What is the difference between RAID and Backups?
Last point here and one I often make. RAID and Redundancy protection is NOT THE SAME AS BACKING UP. You would be amazed how often this needs to be highlighted. The processes and methods described in this point are to assist in recovering from hardware failure. Backing up is a method of creating time-based copies of your data as a whole (or selected files if you prefer). If you lose large scale multiple drives at once above 3 or 4 drives, suffered full system failure/corruption, theft, fire or a lose a file due to human error – RAID and REDUNDANCY will not help you! For that you need a back up that is either off-site or is attached to the host storage array but not accessible to users for change/editing.
5: How much does a good Archive or Cold Storage Array cost?

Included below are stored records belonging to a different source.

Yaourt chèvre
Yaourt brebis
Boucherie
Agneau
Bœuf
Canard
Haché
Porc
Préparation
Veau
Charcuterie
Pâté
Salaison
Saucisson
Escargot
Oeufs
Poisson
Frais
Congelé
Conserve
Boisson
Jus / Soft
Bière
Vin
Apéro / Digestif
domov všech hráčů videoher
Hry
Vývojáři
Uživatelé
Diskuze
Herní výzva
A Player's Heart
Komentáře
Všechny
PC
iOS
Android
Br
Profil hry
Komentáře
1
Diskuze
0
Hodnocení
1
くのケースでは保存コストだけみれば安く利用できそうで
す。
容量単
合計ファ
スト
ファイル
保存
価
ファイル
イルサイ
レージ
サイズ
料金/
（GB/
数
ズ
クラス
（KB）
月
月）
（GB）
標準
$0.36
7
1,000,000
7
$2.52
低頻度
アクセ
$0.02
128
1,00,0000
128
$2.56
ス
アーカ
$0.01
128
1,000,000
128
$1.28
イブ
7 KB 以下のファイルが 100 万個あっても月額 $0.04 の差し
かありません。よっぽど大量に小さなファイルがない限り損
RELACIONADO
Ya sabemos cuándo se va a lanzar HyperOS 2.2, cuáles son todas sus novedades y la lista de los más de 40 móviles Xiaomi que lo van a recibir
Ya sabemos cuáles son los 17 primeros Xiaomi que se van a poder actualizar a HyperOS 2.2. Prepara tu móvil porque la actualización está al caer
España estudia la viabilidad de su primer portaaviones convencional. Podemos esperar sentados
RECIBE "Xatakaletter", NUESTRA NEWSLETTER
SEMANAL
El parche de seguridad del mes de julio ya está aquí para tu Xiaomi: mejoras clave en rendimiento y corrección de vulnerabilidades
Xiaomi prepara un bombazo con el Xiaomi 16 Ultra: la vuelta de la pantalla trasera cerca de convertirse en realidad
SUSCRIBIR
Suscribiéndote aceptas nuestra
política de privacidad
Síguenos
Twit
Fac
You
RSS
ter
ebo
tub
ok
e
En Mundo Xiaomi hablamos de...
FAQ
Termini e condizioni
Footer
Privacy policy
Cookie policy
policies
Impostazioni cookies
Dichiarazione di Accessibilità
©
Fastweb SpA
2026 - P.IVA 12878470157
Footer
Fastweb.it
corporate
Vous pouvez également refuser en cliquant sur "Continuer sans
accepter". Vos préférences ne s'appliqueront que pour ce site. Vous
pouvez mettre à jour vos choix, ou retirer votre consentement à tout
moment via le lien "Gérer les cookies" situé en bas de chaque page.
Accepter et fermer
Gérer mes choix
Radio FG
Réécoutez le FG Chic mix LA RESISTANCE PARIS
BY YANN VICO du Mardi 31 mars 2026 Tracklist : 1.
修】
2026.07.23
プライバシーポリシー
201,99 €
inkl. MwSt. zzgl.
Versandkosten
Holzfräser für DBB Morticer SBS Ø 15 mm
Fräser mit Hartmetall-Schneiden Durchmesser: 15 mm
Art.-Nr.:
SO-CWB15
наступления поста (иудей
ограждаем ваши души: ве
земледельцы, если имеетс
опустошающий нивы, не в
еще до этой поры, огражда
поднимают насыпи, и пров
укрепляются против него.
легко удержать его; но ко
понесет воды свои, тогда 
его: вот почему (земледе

Possibly the most important consideration for some. It is all to easy to say “throw money at the problem”, but this simply isn’t the case. What is ideal for one company can be utterly unsuitable for another. For example, you can invest in a sold 10Gbe Rackmounted SAS Network Attached Storage solution for your office that communicates to a locally connected expansion as a backup device – this gives every user in your building access (with permissions) over 10Gb per second transmission, Also you have 12GB/s drive speeds in access, a fully competent RAID solution and an identical copy of the data in a local backup that itself also has a RAID capability. If you want this with 4TB drives (so in a 16 bay you would have 64TB…well…60TB really in a RAID 5… 56TB if you want a RAID 6. However you also need to buy 16 more 4TB SAS Hard drives for the backup device (gotta have the same amount of storage for your backup as the primary storage enclosure).
Are the most expensive data solutions necessarily the best archives for me?
So far, in todays market this solution will set you back around £15,000 without the VAT. However, to use this solution you would need a 10Gbe network connection throughout your building, 10Gbe on all machines, a rack cabinet or server room for the devices and even the setup costs. Pushing the budget of this installation well in the £25,000 territory. For some, that is a new sales team member or several years budget for marketing etc. No, you can achieve all of the other but with conservative compromises in some areas for £10,000 or even as low as £2-3000 once you know your priorities.